-- Exercise objective --
Say how many lines of the records include the string "before". Nothing else belongs in the answer.

┌─ Dataset entries

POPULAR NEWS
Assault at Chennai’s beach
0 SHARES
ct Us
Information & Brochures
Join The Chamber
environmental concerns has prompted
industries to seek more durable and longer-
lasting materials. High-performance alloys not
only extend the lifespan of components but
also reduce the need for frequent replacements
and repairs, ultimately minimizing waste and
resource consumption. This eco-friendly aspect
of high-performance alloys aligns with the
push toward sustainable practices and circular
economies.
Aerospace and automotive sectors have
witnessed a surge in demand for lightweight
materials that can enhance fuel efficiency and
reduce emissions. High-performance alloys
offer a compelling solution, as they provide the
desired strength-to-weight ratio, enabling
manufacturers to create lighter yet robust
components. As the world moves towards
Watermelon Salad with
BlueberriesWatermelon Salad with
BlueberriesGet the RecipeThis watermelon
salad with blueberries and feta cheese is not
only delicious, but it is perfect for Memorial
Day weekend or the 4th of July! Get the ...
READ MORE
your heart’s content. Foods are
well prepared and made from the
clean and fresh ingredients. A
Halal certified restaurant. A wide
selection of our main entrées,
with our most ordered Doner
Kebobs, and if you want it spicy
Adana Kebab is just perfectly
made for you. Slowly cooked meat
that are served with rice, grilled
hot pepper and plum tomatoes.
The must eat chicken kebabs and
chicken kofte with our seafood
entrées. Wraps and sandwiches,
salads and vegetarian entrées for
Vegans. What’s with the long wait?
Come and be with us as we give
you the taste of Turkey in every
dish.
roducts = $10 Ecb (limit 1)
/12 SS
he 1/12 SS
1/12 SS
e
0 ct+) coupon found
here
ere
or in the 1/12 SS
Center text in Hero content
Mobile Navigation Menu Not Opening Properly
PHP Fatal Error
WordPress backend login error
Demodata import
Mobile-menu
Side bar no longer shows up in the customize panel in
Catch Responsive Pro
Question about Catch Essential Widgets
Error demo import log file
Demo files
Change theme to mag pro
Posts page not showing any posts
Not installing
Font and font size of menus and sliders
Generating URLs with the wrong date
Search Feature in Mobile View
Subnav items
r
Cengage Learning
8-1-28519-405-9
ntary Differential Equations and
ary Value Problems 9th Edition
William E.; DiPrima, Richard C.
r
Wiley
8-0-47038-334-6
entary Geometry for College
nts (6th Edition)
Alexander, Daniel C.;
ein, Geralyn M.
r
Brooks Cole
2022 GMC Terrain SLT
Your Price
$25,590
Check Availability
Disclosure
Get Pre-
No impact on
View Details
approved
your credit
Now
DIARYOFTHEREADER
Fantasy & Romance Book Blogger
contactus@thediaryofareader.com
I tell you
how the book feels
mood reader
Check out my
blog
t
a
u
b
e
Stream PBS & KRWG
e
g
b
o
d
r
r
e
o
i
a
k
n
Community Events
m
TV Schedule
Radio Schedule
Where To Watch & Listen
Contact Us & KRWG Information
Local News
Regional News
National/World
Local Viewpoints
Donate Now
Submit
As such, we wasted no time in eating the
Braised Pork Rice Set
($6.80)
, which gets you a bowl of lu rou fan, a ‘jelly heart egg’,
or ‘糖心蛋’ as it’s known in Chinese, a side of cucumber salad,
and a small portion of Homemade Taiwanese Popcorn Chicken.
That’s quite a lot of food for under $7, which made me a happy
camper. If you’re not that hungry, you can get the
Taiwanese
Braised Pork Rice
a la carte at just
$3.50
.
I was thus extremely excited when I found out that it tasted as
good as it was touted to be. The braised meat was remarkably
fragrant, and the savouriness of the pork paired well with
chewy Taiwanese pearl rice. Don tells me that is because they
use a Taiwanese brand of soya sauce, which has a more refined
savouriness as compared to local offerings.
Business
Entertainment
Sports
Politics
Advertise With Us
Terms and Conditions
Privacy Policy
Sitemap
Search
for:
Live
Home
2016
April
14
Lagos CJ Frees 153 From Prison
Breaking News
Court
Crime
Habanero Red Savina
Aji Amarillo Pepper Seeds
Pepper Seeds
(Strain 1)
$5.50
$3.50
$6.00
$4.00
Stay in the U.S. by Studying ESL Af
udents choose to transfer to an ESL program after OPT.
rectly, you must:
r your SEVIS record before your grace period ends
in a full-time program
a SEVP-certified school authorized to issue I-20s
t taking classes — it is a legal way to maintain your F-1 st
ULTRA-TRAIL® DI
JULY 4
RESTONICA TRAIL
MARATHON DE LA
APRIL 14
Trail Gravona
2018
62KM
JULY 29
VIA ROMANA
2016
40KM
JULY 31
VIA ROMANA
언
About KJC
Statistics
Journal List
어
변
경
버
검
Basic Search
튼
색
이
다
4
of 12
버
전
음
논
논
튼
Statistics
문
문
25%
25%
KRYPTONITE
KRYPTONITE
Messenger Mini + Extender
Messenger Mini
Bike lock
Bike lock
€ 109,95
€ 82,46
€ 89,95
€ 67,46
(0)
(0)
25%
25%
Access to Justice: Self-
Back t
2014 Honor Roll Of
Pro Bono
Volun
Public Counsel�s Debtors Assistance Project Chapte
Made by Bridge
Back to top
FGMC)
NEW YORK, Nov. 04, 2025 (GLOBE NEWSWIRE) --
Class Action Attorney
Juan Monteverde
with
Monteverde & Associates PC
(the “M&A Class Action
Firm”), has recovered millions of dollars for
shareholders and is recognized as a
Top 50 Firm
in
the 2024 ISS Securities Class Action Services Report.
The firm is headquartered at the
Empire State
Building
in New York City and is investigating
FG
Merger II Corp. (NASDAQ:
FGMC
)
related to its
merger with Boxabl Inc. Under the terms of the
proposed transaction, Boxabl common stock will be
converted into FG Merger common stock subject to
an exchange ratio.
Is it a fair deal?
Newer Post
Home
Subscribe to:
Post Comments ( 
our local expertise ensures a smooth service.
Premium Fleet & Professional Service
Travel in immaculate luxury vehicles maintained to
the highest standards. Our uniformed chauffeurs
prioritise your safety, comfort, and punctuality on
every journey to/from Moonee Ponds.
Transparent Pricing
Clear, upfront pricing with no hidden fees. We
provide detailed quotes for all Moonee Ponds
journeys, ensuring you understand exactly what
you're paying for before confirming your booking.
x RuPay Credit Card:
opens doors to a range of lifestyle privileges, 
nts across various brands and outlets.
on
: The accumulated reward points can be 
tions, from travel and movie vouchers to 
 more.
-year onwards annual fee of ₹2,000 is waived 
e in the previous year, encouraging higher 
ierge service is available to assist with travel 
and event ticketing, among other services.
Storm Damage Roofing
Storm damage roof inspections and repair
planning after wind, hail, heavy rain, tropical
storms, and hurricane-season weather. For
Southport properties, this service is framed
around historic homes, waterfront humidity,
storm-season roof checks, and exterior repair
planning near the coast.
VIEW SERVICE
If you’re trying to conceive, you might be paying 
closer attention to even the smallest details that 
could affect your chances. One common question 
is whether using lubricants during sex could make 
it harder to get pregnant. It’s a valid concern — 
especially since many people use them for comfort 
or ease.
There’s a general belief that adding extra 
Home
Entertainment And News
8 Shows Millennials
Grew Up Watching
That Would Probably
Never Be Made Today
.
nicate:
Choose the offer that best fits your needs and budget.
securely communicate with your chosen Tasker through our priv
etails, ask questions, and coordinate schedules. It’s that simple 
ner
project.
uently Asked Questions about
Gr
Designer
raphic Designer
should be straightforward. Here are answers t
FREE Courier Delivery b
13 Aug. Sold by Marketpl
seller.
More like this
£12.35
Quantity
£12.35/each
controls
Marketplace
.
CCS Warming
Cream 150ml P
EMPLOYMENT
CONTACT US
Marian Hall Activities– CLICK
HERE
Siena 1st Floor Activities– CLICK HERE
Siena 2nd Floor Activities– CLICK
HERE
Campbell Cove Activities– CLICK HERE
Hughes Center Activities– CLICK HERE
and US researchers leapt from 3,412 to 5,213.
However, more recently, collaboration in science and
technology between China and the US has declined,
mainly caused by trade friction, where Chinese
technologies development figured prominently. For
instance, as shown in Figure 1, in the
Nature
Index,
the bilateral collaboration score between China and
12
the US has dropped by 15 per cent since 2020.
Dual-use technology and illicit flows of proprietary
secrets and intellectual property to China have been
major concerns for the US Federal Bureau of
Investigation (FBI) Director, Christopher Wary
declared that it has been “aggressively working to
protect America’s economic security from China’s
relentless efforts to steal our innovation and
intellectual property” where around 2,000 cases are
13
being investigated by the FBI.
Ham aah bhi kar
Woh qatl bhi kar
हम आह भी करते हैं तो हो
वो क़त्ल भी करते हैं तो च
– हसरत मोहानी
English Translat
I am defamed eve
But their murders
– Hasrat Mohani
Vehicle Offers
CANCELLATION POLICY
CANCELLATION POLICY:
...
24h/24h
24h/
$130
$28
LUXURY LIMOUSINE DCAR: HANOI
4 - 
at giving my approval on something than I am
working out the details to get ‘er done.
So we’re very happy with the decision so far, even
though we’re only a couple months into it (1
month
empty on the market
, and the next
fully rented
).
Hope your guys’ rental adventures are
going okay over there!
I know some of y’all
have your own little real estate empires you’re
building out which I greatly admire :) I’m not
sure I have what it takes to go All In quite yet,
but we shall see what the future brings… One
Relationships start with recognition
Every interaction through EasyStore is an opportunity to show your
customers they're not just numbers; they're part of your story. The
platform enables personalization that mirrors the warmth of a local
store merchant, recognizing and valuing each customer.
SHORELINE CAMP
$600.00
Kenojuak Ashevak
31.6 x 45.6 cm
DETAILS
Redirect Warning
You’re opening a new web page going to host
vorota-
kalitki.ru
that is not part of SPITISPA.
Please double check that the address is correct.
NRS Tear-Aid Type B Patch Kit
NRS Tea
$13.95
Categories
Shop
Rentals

└─

-- Finished exercise --
2